PRAISE FOR STRONG FEATHER:
What I love most about Jennifer Reeser's poems is their swagger. Not conceit (there's none of that) but rather a delightful confidence in her art and in her judgments. Maybe that's communicated by the title of her new book, before we even get to the first poem. Can a feather be strong? You better believe it.
—John Wilson, Englewood Review of Books + Marginalia Review of Books
Jennifer Reeser’s Strong Feather continues her personal legacy of applying classical technique to make another world visible. Like Countee Cullen of the Harlem renaissance, she is a master of rhyming forms that present life beyond the expected edges of formal verse. Witness the marvelous “Shape Shifter,” a Petrarchan sonnet like no other, or the stunning “The Courier du Bois and the Savage,” an ekphrastic poem written as an English ode but conveying a modern message about equality. Her elegant use of rhyming couplets in “White Lady” concentrate the poem’s illumination of contrasting lives.
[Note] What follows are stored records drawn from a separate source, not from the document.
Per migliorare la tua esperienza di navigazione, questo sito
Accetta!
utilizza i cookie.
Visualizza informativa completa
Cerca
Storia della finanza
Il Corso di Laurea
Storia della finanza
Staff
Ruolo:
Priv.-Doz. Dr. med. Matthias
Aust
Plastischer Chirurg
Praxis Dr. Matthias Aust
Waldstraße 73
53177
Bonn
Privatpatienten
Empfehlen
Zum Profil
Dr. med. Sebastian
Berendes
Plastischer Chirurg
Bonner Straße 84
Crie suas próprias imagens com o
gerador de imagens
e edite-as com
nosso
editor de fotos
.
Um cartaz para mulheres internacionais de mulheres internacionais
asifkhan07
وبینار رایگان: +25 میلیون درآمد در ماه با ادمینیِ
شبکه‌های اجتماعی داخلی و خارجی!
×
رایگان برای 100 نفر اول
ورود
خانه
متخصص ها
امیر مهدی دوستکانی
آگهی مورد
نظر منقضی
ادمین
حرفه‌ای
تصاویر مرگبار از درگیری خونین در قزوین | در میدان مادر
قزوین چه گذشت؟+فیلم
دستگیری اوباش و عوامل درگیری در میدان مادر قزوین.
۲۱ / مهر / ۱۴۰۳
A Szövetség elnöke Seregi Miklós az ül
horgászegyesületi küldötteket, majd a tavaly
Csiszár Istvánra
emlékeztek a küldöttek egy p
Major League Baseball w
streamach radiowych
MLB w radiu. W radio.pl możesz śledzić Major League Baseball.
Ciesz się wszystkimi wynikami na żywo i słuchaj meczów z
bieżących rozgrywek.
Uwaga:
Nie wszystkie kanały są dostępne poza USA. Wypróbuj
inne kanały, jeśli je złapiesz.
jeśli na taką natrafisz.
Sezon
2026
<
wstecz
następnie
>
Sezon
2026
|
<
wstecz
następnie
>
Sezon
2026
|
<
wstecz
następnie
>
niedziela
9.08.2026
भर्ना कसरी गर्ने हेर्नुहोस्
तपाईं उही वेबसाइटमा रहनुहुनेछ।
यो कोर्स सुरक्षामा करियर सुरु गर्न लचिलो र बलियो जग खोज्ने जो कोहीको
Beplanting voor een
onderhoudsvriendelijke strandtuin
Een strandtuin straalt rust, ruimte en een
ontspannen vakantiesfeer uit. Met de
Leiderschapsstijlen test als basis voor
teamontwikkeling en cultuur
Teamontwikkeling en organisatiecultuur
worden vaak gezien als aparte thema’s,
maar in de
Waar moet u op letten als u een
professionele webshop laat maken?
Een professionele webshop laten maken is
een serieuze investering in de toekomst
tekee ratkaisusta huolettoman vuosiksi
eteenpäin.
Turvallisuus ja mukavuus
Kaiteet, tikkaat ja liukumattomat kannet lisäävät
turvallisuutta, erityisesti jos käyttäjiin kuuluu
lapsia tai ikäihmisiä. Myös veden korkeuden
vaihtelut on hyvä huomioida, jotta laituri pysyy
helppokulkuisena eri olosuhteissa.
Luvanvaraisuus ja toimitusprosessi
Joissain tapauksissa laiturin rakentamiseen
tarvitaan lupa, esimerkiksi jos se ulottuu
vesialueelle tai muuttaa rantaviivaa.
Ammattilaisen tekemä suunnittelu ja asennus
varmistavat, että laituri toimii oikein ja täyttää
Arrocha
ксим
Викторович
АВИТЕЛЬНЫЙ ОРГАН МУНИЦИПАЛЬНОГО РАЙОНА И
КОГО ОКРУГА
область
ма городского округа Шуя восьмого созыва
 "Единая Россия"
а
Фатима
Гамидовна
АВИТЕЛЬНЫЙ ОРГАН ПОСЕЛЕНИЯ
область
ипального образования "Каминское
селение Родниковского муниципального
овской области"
A hundred pages of such treasures will bring you lives you might not otherwise meet and pleasures you would otherwise miss.
—Arthur Mortensen, Expansive Poetry Online
PRAISE FOR JENNIFER REESER’S INDIGENOUS:
By considering the mixing rather than the distinction of her birthright, Reeser welcomes readers into her experiences of the past and present state of Amerind-European relations.
— John Nichols, The Front Porch Republic
In this work full of masterful lyricism, you will find a history once hidden, a story passed from one generation to the next, and traditions held in the hearts of indigenous peoples.
—The Poetry Question
Jennifer Reeser is our indigenous poet following most closely in the footsteps of the great William Jay Smith.
— A. M. Juster, Claremont Review of Books
Indigenous approach[es] the grand while avoiding grandiosity. . . . The collection’s central concern, and the engine behind its most forceful and illuminating moments, is the duality inherent in biracial identity.